Hello TMG experts - I'm hoping someone will have seen this issue before and can help! My example uses anonymised URLs, but the issue is real!
I have an internal site called https://website.internal.local that I wish to publish to external users using TMG 2010, so I set up a reverse proxy rule on TMG pointing “https://reversed.mydomain.com” at “https://website.internal.local”
TMG blocks access to any URL with a UTF-16 encoded element in the URL – a log entry is below:
Denied Connection MY-TMG-SERVER 19/10/2011 09:15:35 Log type: Web Proxy (Reverse) Status: 12302 The server denied the specified Uniform Resource Locator (URL). Contact the server administrator. Source: 220.127.116.11:27365 Destination: 18.104.22.168:443 Request: GET https://reversed.mydomain.com/index.html?test=%u00e9 Filter information: Req ID: 19f644d1; Compression: client=No, server=No, compress rate=0% decompress rate=0% ; FBA cookie: exists=no, valid=no, updated=no, logged off=no, client type=unknown, user activity=yes Protocol: https User: anonymous
By comparing this log with a different request where the “é” character is not encoded I gain some interesting insights:
Denied Connection MY-TMG-SERVER 19/10/2011 09:04:00 Log type: Web Proxy (Reverse) Status: 12217 The request was rejected by the HTTP filter. Contact your Forefront TMG administrator. Rule: PUBLISH_INTERNAL_SITE Source: External (22.214.171.124:11611) Destination: Local Host (126.96.36.199:443) Request: GET https://website.internal.local:443/index.html?test=é Filter information: Req ID: 19f64248; Compression: client=No, server=No, compress rate=0% decompress rate=0% ; FBA cookie: exists=yes, valid=yes, updated=no, logged off=no, client type=public, user activity=yes ; Blocked by the HTTP Security filter: URL contains high-bit cha Protocol: https User: (SecurID)bloggsj
STATUS: I notice that the error message is different between the two examples.

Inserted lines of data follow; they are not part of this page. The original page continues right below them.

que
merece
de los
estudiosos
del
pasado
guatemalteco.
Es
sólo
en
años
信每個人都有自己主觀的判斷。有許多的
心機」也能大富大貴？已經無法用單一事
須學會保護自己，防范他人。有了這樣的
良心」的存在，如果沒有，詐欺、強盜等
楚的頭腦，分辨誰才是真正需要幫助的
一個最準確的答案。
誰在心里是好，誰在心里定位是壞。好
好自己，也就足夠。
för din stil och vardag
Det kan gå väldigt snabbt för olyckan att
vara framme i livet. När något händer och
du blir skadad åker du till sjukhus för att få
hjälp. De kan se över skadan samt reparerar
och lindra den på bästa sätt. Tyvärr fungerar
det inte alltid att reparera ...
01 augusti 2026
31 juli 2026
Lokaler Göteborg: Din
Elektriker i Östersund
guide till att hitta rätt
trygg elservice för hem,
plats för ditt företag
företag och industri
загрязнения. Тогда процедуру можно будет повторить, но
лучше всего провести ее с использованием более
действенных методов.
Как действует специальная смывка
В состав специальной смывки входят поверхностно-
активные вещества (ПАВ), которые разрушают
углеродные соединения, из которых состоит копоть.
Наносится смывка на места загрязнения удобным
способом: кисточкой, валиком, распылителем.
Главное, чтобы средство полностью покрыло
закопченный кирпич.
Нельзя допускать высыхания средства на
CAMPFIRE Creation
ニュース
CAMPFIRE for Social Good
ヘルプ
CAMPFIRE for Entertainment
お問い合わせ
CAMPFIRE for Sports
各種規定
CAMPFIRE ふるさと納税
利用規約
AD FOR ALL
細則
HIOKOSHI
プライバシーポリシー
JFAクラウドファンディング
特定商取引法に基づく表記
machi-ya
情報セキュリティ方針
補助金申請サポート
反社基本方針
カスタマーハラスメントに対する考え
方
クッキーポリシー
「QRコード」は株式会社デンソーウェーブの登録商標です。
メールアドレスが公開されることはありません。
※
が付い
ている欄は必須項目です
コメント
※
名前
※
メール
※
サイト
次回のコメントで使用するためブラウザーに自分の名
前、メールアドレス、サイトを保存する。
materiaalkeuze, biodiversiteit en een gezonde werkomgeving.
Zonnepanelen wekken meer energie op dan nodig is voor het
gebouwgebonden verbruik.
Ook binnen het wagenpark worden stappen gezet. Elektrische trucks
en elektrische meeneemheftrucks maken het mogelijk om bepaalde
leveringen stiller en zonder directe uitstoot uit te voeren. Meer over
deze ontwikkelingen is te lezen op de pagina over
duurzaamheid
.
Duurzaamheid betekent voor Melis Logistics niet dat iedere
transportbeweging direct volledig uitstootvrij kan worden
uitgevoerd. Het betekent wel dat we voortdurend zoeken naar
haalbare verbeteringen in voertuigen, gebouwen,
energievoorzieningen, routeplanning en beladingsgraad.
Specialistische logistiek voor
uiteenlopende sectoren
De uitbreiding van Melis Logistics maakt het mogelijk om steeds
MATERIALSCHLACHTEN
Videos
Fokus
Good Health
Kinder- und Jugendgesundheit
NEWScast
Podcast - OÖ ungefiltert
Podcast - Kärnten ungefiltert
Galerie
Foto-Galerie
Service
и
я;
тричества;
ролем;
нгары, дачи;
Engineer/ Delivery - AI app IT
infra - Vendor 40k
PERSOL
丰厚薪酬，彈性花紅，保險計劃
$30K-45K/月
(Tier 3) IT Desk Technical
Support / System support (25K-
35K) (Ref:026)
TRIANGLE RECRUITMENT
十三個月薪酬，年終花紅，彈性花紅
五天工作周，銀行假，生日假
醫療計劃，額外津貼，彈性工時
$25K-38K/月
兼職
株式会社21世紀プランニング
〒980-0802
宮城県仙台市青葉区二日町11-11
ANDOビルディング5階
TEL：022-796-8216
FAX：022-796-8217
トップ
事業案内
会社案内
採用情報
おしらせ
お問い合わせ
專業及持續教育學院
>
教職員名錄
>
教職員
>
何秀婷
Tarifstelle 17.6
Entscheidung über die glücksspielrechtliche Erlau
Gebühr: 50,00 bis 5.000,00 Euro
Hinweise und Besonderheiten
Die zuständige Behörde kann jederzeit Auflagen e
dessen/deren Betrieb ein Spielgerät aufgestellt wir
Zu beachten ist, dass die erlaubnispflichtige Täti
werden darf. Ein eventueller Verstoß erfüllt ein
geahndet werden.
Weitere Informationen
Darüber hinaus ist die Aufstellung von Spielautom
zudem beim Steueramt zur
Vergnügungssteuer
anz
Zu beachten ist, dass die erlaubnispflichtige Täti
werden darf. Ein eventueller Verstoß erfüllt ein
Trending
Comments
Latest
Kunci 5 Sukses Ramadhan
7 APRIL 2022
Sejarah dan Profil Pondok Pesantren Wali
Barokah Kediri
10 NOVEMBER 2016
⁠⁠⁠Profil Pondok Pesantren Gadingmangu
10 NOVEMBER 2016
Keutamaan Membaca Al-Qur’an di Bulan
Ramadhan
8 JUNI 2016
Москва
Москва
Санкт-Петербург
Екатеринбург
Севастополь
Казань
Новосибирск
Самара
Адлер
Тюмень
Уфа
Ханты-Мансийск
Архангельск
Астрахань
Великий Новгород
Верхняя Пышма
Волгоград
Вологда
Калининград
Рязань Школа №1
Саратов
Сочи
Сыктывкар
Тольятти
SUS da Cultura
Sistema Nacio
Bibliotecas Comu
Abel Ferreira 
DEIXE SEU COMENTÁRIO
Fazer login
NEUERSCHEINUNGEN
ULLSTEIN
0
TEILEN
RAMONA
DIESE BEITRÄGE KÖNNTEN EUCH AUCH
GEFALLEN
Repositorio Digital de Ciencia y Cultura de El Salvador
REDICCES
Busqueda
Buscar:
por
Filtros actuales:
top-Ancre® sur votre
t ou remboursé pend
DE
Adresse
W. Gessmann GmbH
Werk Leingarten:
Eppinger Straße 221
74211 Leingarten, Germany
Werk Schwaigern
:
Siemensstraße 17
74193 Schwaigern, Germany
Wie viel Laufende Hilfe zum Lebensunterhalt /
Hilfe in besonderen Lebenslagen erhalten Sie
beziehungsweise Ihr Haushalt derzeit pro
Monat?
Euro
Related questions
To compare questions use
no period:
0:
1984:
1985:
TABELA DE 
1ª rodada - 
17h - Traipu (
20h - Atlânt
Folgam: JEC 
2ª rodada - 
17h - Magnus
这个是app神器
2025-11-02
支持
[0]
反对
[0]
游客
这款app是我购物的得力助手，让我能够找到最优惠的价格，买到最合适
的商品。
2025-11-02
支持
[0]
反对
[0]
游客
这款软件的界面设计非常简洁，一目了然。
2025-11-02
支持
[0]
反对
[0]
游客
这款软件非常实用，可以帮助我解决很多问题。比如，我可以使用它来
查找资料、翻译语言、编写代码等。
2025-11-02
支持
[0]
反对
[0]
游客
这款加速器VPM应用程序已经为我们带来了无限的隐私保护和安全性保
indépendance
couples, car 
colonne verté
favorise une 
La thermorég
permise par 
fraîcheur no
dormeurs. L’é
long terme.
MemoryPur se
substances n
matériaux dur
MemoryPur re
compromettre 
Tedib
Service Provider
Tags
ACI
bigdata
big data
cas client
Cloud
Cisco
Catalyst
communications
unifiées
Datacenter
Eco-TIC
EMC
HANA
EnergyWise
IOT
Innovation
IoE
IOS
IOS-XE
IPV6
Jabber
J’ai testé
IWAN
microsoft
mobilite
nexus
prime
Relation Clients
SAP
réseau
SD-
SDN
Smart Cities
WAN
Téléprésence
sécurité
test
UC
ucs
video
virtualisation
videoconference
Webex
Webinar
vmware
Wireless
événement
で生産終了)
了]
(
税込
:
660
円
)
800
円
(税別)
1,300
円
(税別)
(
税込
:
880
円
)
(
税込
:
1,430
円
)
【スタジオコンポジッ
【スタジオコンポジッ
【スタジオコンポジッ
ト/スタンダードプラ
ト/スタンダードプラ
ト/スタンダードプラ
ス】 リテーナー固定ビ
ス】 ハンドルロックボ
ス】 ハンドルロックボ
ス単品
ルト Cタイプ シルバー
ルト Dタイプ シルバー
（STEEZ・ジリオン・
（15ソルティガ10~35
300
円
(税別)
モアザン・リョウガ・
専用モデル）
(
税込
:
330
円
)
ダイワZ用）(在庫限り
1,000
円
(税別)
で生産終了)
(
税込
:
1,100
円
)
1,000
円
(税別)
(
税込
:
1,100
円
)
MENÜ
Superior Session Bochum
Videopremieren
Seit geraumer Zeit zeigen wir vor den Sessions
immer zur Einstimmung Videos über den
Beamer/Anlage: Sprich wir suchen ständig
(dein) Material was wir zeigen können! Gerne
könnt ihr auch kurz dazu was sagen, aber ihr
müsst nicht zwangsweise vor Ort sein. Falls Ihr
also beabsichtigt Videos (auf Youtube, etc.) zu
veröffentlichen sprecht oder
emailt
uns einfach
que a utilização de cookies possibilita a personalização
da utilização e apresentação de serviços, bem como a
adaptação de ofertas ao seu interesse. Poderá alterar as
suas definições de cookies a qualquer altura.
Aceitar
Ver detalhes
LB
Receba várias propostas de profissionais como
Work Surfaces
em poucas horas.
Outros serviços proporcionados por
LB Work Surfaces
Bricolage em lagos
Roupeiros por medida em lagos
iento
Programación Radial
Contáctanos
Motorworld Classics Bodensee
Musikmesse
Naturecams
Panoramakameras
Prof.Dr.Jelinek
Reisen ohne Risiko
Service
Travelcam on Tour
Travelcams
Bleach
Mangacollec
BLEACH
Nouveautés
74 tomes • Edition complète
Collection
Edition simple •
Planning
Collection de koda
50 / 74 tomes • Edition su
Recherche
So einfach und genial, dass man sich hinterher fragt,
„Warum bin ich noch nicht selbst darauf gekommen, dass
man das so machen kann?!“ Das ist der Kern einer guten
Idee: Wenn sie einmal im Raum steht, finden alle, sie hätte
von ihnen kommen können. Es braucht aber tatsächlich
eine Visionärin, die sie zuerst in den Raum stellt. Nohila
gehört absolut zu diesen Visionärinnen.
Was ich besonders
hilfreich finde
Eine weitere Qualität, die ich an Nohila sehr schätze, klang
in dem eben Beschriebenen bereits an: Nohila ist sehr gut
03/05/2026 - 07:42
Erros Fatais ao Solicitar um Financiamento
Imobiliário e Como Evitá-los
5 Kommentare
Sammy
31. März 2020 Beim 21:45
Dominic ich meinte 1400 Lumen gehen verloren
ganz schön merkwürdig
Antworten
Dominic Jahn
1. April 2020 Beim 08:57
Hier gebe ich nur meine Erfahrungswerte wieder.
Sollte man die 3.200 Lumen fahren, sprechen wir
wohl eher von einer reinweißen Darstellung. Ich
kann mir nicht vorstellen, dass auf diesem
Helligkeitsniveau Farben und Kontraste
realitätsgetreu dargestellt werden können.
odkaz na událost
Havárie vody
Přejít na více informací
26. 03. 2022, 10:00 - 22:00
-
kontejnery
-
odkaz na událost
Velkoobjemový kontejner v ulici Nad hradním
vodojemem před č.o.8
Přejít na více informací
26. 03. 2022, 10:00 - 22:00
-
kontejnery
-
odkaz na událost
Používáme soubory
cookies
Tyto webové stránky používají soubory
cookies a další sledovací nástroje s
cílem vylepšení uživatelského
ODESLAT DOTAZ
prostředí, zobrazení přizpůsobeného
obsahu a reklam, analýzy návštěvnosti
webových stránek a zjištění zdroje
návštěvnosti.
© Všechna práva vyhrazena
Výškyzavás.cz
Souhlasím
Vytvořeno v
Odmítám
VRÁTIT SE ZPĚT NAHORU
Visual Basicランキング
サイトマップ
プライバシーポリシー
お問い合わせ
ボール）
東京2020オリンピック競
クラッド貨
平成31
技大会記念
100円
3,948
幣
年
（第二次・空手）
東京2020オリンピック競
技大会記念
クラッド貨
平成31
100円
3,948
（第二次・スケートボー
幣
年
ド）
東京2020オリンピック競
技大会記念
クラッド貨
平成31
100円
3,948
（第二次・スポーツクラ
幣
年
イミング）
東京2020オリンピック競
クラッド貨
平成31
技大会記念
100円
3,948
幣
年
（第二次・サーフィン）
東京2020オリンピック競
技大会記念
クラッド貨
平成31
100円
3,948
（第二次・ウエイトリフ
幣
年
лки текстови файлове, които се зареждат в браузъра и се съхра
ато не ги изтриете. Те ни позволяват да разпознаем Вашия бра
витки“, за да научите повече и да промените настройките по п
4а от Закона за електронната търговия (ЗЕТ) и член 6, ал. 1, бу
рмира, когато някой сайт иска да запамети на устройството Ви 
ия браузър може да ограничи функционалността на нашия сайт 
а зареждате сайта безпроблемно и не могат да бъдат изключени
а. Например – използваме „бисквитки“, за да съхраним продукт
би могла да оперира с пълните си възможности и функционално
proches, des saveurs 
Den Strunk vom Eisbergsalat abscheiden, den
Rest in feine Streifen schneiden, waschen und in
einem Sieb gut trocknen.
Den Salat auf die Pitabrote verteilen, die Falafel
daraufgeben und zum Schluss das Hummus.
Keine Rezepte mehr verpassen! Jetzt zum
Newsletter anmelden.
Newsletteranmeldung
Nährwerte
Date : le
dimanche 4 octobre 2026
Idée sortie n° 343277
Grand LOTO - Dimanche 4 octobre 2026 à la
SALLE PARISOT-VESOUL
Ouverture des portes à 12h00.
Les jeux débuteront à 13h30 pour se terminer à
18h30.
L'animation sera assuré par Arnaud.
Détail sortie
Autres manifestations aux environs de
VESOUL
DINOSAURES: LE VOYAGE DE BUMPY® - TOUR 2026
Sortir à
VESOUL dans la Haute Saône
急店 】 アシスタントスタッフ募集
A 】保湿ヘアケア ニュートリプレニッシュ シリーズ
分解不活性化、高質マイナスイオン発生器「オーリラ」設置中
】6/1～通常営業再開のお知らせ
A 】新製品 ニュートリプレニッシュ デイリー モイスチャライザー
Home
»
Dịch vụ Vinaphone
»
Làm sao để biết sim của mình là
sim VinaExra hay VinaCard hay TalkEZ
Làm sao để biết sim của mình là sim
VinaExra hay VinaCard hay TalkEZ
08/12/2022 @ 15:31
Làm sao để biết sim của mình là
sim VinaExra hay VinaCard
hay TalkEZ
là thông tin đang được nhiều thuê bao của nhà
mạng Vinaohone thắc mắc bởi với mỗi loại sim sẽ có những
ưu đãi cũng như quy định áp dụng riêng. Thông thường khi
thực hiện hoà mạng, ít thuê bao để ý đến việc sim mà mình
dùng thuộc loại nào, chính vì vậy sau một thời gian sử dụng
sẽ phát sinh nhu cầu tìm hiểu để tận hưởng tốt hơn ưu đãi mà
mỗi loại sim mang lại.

In the UTF-16 version of the request, TMG server (at some type of top level) blocks the URL. When the “é” character is not encoded, it is the HTTP filter that blocks the “é” as a high bit character.
REQUEST: Additionally the GET request is quite different – in the UTF-16 example, the request has been blocked before any translation to an internal address has occurred, but in the non encoded version, the request has progressed through to the HTTP filter stage and is blocked by the “Block High Bit Characters” option within the rule’s HTTP properties. (If I uncheck the “block high bit character” option, the URL is valid and it works!)
USER: Finally – I notice that the UTF-16 encoded request has been blocked before any form of identity can be passed whereas in the un-encoded example identity has been established.
Summary and Question:
So – it looks like TMG 2010 has decided that a URL containing UTF-16 encoded characters is not valid and the URL is rejected. It’s not just a high bit characters issue; it seems to be about the encoding.
As I have no control over the internal site and can’t stop UTF-16 encoded characters from appearing in the content, is there any way to ask TMG server not to worry about these encoded characters in the URLs?
From: Amazon, Brazil
check if Verify normalization option is disabled.
When Verify normalization is enabled, Forefront TMG decodes URL-encoded HTTP requests to determine that the decoded request is valid. (URL-encoded requests contain a percent sign (%) followed by a particular number in place of certain characters. For example, %20 corresponds to a space.) Normalization helps prevent attacks that rely on double-encoded requests. Web services such as Outlook Web Access may use double encoding for particular requests, but these requests are filtered by Forefront TMG by default. To allow these requests, you need to disable Verify normalization for the Web publishing rule. To modify an HTTP filter setting, see Modify HTTP Filtering for Web Traffic.
I did find some similar posts on other boards from people who have the same issue - but the suggested fix is to alter the internal website rather than configure TMG 2010.
For instance - http://mcaf.ee/udc48 - in this case the internal site was sharepoint and the issue was resolved by changing the internal source website language config (installing language packs to eliminate the long encoded %u**** charaters)
Also the post here - http://mcaf.ee/8bvk4 - seems to suggest that the fix is best done on the internal website.
I really hope there is a way of fixing this issue at the TMG 2010 side as the site I'm trying to publish is owned and operated by a 3rd party and I havn't a hope of getting them to change it!